The Beatles, the Rolling Stones, Bob Dylan, the Byrds, Eric Clapton, Pete Townshend and Bruce Springsteen all freely admit they began to play only after Buddy taught them how. Though normal-sighted as a teenager, Elton John donned spectacles in imitation of the famous Holly horn-rims and ruined his eyesight as a result.
And let’s not forget the iconic AMERICAN PIE by Don McLean, which was a tribute to Holly.
One can only wonder how his music would have evolved had he lived longer...

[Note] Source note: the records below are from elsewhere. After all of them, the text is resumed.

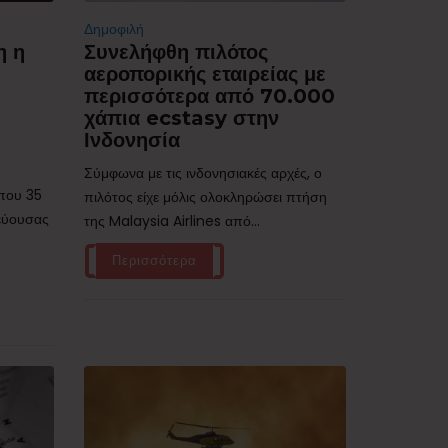
Δημοφιλή
η η
Συνελήφθη πιλότος
αεροπορικής εταιρείας με
περισσότερα από 70.000
χάπια ecstasy στην
Ινδονησία
Σύμφωνα με τις ινδονησιακές αρχές, ο
ίπου 35
πιλότος είχε μόλις ολοκληρώσει πτήση
τεύουσας
της Malaysia Airlines από...
Περισσότερα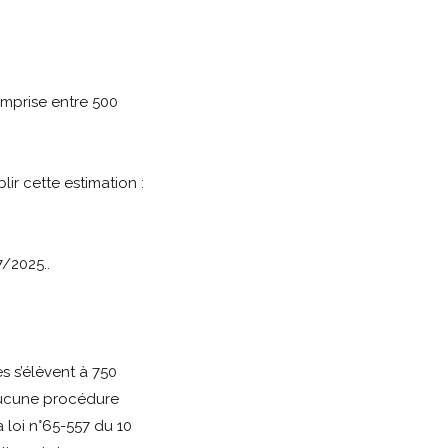
mprise entre 500
lir cette estimation :
/2025..
 s’élèvent à 750
’aucune procédure
 loi n°65-557 du 10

This title's just .. seven .. words .. long
"Let me tell you something. We need a two and a half hour movie about the Doors? Folks, no we don't. I can sum it up for you in five seconds, ok. I'm drunk. I'm nobody. I'm drunk. I'm famous. I'm drunk. I'm f...ing dead. There's the whole movie, ok!? 'Big Fat Dead Guy in a Bath Tub', there's your title for you." - DENIS LEARY NO CURE FOR CANCER
I always had several interpretations of that song. most of them cenetering around the term “norwegian wood”.
Mind you, I was a pubescent teenager of minimal melanin at the time of the release. I stacked a lot of norwegian wood.
LOL — I wonder if that bugs the remaining Beetles er Beatles???
There was a FM station out of San Francisco, KSAN, that played a cut and randomly remixed version of Norwegian Wood called “Woodwegian Nord.” It actually made more sense than the original.
I don't see that at all. Their last two albums, Let It Be and Abbey Road , were both really good. Given the immediate successes of the individual careers of Paul, George, and Ringo, it didn't look like the Beatles were slowing down much. It could be argued that McCartney and Wings became the biggest act in the world once the Beatles broke up.
It was clear that the personal relationships were strained (particularly between Paul and John) but if they had acted like professionals and set aside those differences, they still had a lot of creative ideas. It was also clear that the world had not tired of the Beatles yet.
More that times were changing as the 70s came in. That’s not necessarily a comment on the quality of the music. But seven years is a pretty good run, all the same.
All things must pass
Beetles, the Spice Bugs.
That is a funny one.
Fair enough. Although given the commercial success of Paul, George, and Ringo in the 70s, it appears that they adapted pretty well to the evolving musical scene.
You're right that the musical scene was about to change in huge way in the mid-70s with disco taking over. Although some 60s performers had some success with disco, only the BeeGees thrived to be accompanied by a whole bunch of new acts.
All that has surfaced in all of these years is a drug fuel studio jam session from 1974 while John had escaped to LA to avoid Yoko.
I seriously doubt that they would still be a couple in 2014.
Also John was the last Beatle to sign the paperwork to dissolve the band.
There are bits and places where this Beatle collaborated or appeared with that one as they grew on. John and Paul would've likely done something together at some point if he hadn't been shot.